The plant operator was able to reduce unexpected upsets caused by tower flooding using a flooding prevention strategy, which provided several years of protection until process design changes rendered it unnecessary.
The authors said that the strategy required little engineering labor to design and commission and no additional instrumentation. The system, therefore, was inexpensive and required little or no maintenance during its term of service.
Tower flooding protection included online estimation of liquid rates and automatic exchanger balancing to limit liquid production and feed rates. Rapid-response logic for expander and compressor trips reduced operator intervention and minimized the impact of equipment trips; this prevented tower overpressure or recompressor shutdowns due to low suction, they said.
Automatic rate control coordinates tower pressure and recompressor speeds, which gives tighter control of volumes delivered to residue markets. Automatic rate adjustment on a full-time basis reduces operator intervention, according to the authors.
They said that this strategy also controls plant inlet pressure to improve recovery and stabilize production pressures. It includes additional constraints that reduce the likelihood of upsets and increase plant reliability and operator confidence.
Plant history
El Paso Field Services Co. currently operates the 300-MMcfd turboexpander gas plant near Thompsonville, Tex., originally built by Valero Hydrocarbons Co. in 1992. The plant originally processed 250 MMcfd; gas was supplied from Valero's intrastate pipeline network with residue delivery to off-system markets.
The initial design was a single-expander, basic cryogenic process with four Solar Centaur turbine recompressors, two of which had waste-heat recovery (Fig. 1a).
The plant's control system included a DCS for process control, a programmable logic controller (PLC) for shutdowns and mole-sieve-dehydration sequence control, and individual PLCs for equipment control and protection of the expander and four turbines.
The different advanced control strategies have been in service 6-9 years and have performed reliably with minimal maintenance.
Control systems
When the plant first started up in 1992, the operator successfully commissioned automatic C1:C2 control to maintain high recoveries, prevent methane giveaway, and reduce the need for operator intervention, according to Phillips and Payne.
Simple chromatograph-based control in gas processing plants presents two problems: Multistream chromatographs result in long delays in sample-to-control action, and chromatograph sample systems can be somewhat unreliable.
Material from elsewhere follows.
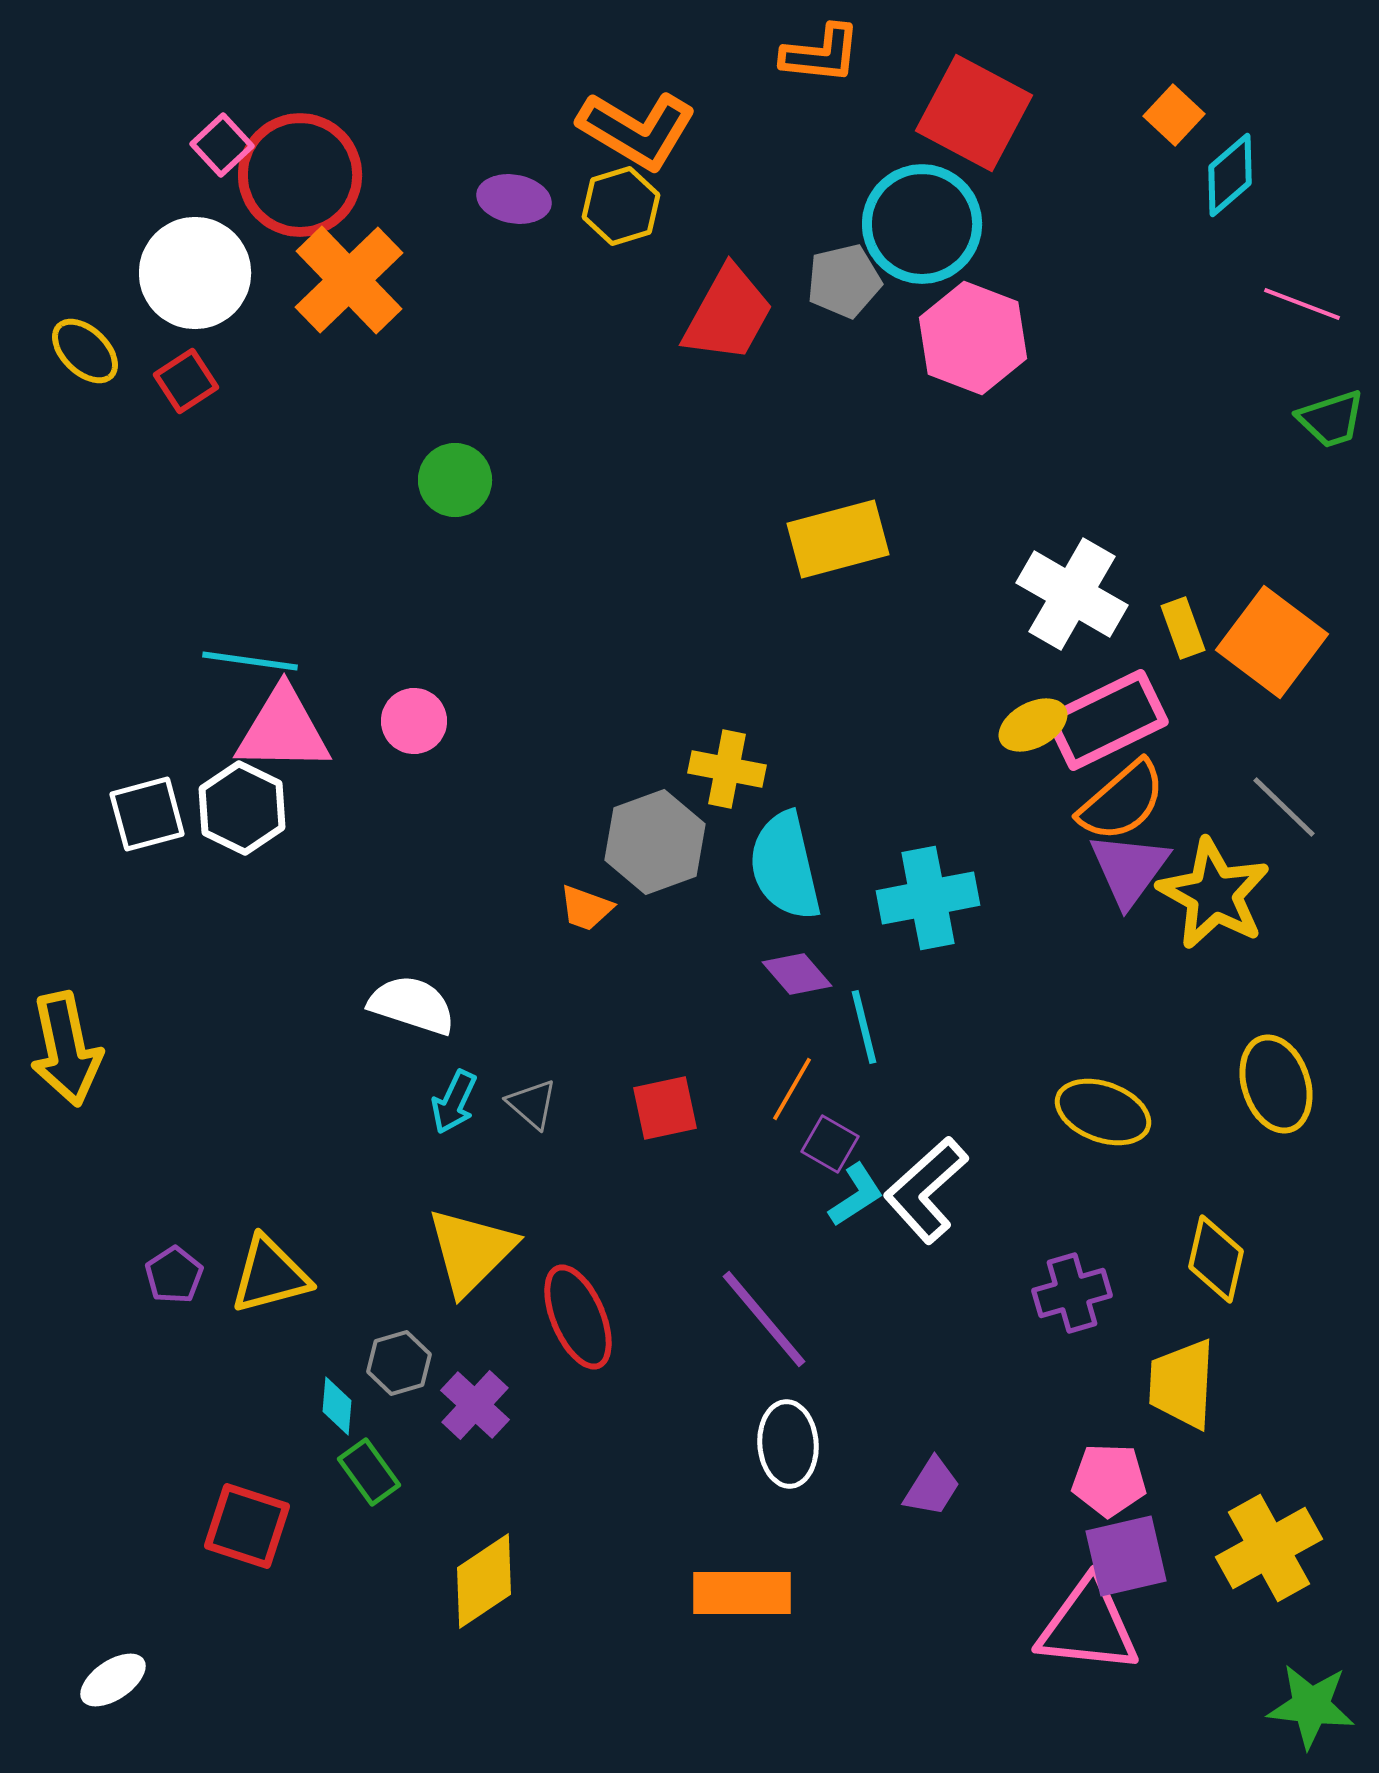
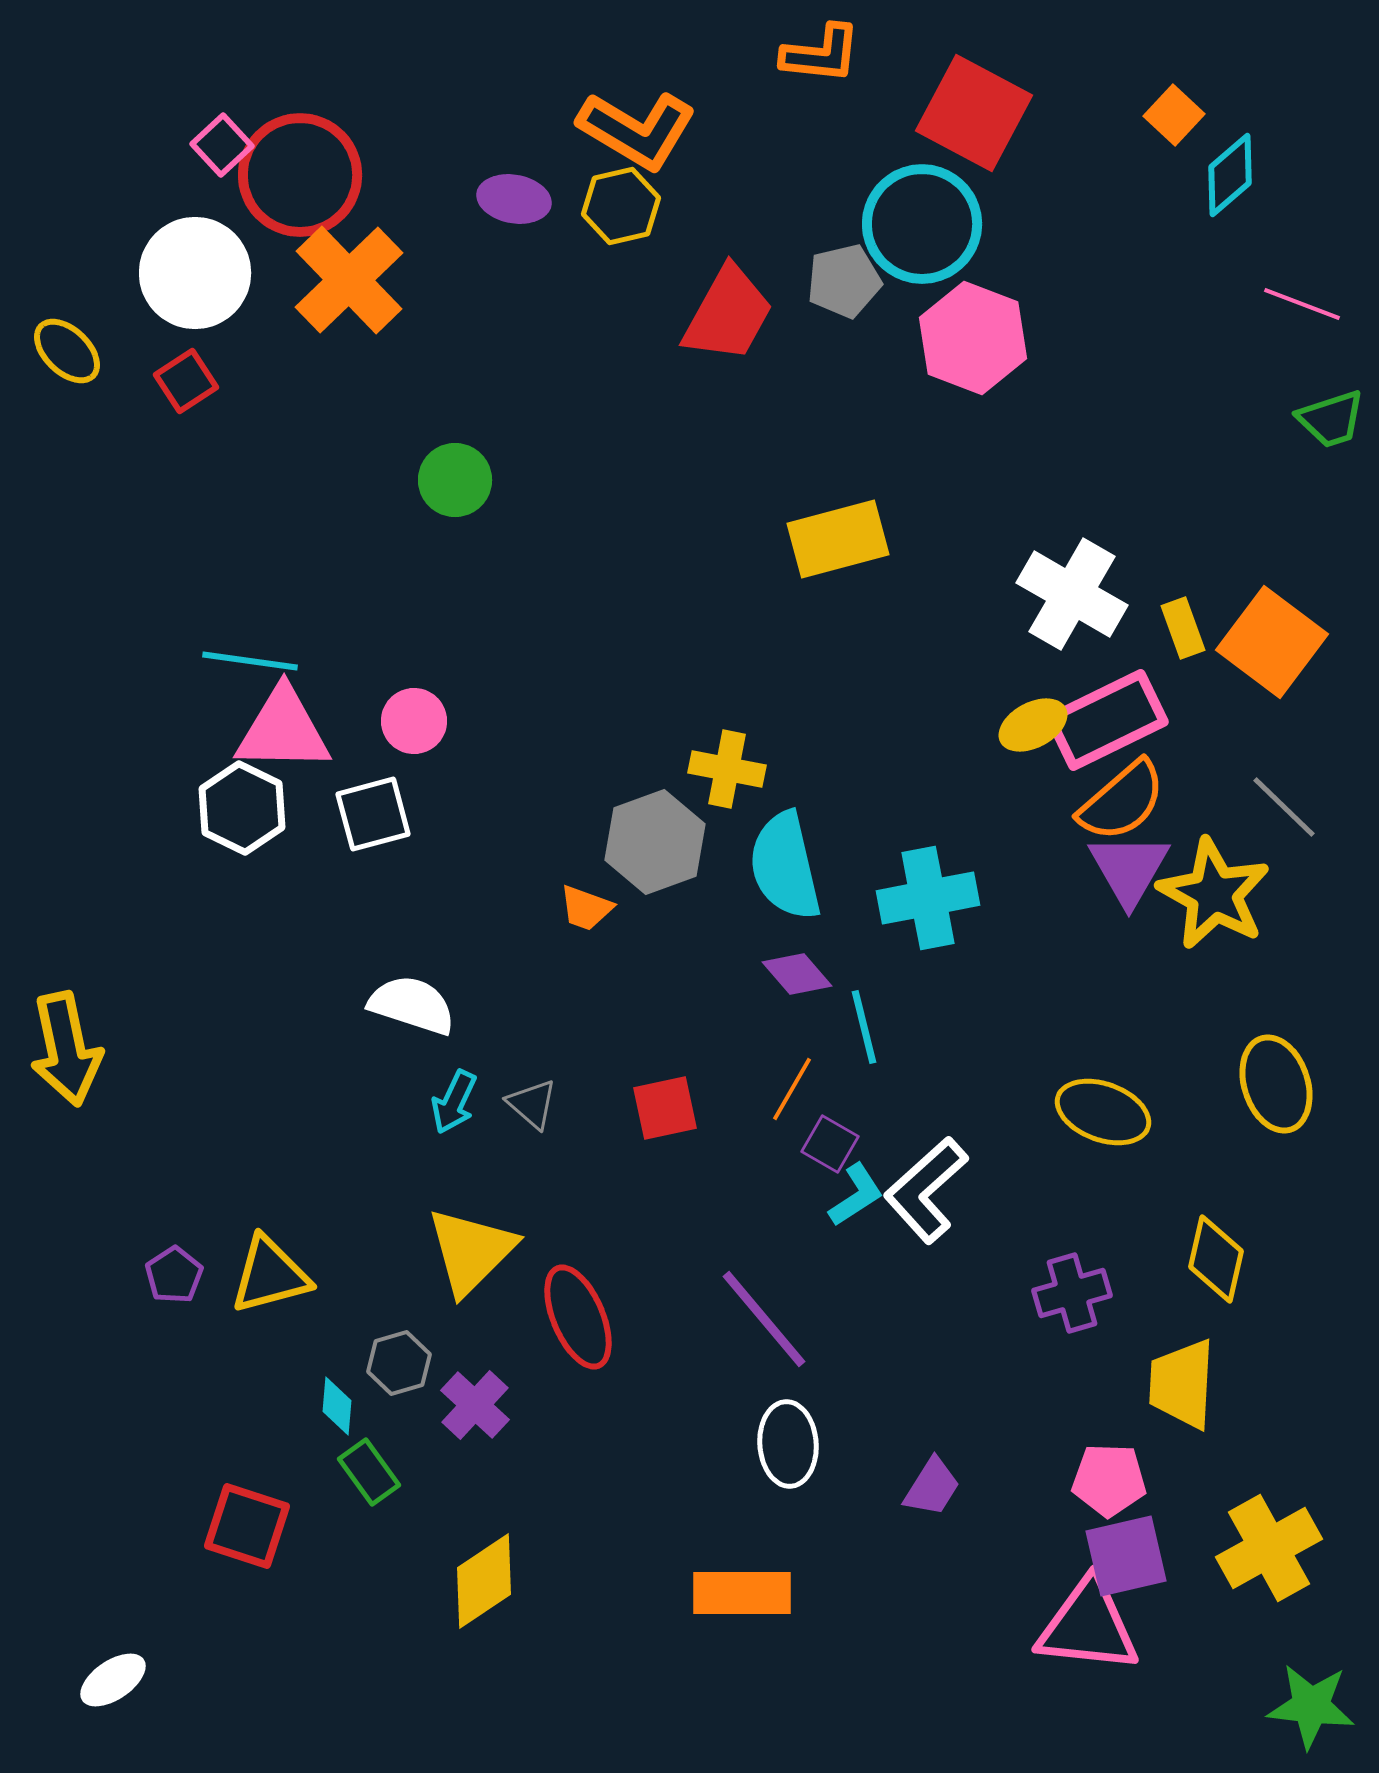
yellow hexagon at (621, 206): rotated 4 degrees clockwise
yellow ellipse at (85, 351): moved 18 px left
white square at (147, 814): moved 226 px right
purple triangle at (1129, 869): rotated 6 degrees counterclockwise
The solution was a strategy that uses the analyzer in combination with tower pressure and inlet rate dynamically to compensate for disturbances even when the analyzer is between updates. The strategy includes an error checking logic that reduces the impact of analysis failures, according to the authors.
Fig. 2 shows a screen print trend from 1994.
They said that, after commissioning, the plant experienced periodic upsets from tower flooding known as "cold spin;" this compelled the operator to design and install a "cold spin" controller in 1993.
Tower flooding reduces yield and can lead to off-spec product and unplanned shutdowns. Small changes in inlet-gas temperature and composition, such as those caused by ambient temperature variations, can lead to large changes in the amount of NGL fed to the demethanizer. Some facilities have experienced variations of 10-100% of normal flow, according to the authors.
Liquid carryover is one result of tower flooding. Liquid flashes in the exchanger train, which provides excessive refrigeration. This increases the tower feed or carries overhead liquid from the separator into the expander if the level valve is at full capacity.
This phenomenon often occurs late at night, and the operator may not notice it until the plant is severely upset. A tower flooding controller prevented this situation. After successful testing, it was in service for several years.
Phillips and Payne said that, in 1996, the plant owner wanted to increase the control of daily flow variations due to gas control requirements. Because the plant operates as a base-loaded facility, the ability to maintain consistent flow control is important.
Turboexpander plants normally operate in one of two modes: automatic rate control based on a simple inlet-pressure controller connected to the expander or recompressor controls, or as a manual flow control system with operator-adjusted tower pressure or recompressor speeds, they said.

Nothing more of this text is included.